The global trend of judicialization of politics has extended judicial authority to politically charged issues, making courts more visible, powerful, and potentially more likely targets of violence from political powerholders, organized crime, and ordinary citizens. Existing research on violence against judges has largely focused on independent judiciaries in established democracies, rarely considering how gender structures exposure to such threats or how institutional weakness amplifies them. While both men and women judges may be targets of violence, it takes on distinctly gendered forms and meanings when directed at women, revealing how power, gender, and authority intersect within the judiciary and the wider political system.

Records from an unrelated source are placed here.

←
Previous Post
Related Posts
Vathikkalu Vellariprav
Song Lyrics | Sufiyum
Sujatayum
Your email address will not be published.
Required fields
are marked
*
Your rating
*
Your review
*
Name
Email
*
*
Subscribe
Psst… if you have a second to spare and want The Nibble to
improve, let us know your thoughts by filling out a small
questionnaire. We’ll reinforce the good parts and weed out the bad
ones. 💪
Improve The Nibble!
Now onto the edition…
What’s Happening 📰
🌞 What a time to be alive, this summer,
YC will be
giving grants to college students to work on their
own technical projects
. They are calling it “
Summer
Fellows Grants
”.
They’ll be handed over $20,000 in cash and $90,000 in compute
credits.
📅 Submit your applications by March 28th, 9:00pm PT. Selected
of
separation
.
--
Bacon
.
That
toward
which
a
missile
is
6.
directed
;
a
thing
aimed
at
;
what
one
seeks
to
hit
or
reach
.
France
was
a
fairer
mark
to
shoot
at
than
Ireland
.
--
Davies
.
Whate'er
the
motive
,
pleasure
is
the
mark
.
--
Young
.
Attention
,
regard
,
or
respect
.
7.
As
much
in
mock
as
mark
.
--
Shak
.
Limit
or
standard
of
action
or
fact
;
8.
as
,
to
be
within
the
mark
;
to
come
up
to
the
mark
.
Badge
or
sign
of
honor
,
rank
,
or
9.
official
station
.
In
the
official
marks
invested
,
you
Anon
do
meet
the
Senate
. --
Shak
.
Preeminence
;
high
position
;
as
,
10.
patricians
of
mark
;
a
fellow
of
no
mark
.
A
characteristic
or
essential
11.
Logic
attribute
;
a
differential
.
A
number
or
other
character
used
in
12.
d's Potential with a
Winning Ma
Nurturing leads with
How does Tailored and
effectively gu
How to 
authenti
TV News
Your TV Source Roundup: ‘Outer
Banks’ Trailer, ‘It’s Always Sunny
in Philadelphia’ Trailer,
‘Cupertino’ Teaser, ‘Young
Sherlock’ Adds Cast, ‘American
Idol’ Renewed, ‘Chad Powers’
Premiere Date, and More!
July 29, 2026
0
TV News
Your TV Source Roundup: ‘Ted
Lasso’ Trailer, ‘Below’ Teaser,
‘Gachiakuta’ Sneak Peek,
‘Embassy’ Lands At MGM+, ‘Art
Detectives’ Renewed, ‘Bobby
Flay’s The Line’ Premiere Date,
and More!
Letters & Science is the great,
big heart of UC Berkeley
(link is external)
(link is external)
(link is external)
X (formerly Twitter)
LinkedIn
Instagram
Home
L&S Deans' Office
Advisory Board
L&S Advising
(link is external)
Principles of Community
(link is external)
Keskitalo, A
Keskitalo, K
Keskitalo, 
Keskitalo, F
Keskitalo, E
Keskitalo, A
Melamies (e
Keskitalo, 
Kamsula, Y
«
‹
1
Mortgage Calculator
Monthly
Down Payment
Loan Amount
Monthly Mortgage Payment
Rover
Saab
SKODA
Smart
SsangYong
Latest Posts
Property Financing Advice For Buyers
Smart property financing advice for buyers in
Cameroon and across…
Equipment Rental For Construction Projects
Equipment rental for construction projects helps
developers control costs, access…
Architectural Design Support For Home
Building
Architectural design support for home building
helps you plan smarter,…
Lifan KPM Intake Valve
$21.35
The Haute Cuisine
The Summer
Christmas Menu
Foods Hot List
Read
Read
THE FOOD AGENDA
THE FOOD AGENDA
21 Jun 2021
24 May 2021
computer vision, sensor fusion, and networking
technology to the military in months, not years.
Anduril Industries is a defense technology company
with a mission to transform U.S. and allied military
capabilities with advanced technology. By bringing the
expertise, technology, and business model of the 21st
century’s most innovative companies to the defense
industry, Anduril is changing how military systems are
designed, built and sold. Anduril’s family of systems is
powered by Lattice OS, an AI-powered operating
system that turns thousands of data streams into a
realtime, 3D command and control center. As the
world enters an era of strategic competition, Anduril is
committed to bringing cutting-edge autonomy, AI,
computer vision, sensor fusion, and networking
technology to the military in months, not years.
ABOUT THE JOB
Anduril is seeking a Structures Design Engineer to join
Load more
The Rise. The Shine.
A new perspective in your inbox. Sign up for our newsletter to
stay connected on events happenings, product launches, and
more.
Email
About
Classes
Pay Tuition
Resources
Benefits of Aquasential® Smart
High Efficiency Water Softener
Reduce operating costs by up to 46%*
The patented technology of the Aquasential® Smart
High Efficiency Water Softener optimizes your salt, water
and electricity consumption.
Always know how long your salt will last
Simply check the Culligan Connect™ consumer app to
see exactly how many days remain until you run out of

This article conceptualizes violence against women judges as a phenomenon shaped by both gendered hierarchies and political contestation. Drawing on literature on judicial (in)dependence, gendered political violence, and our own fieldwork in democratizing states, we argue that women judges face violence from above, within, and below. Violence from above refers to intimidation and attacks by political and economic actors seeking to influence judicial decisions. Violence from within captures gendered power struggles inside the judiciary, including harassment by colleagues and superiors. Violence from below refers to threats and attacks from court users or protesters targeting judges as representatives of unpopular states or decisions.
By conceptualizing violence against women judges as both a symptom of patriarchal institutional orders and a threat to democratic governance, our framework broadens the analytical lens on violence against women in decision-making roles.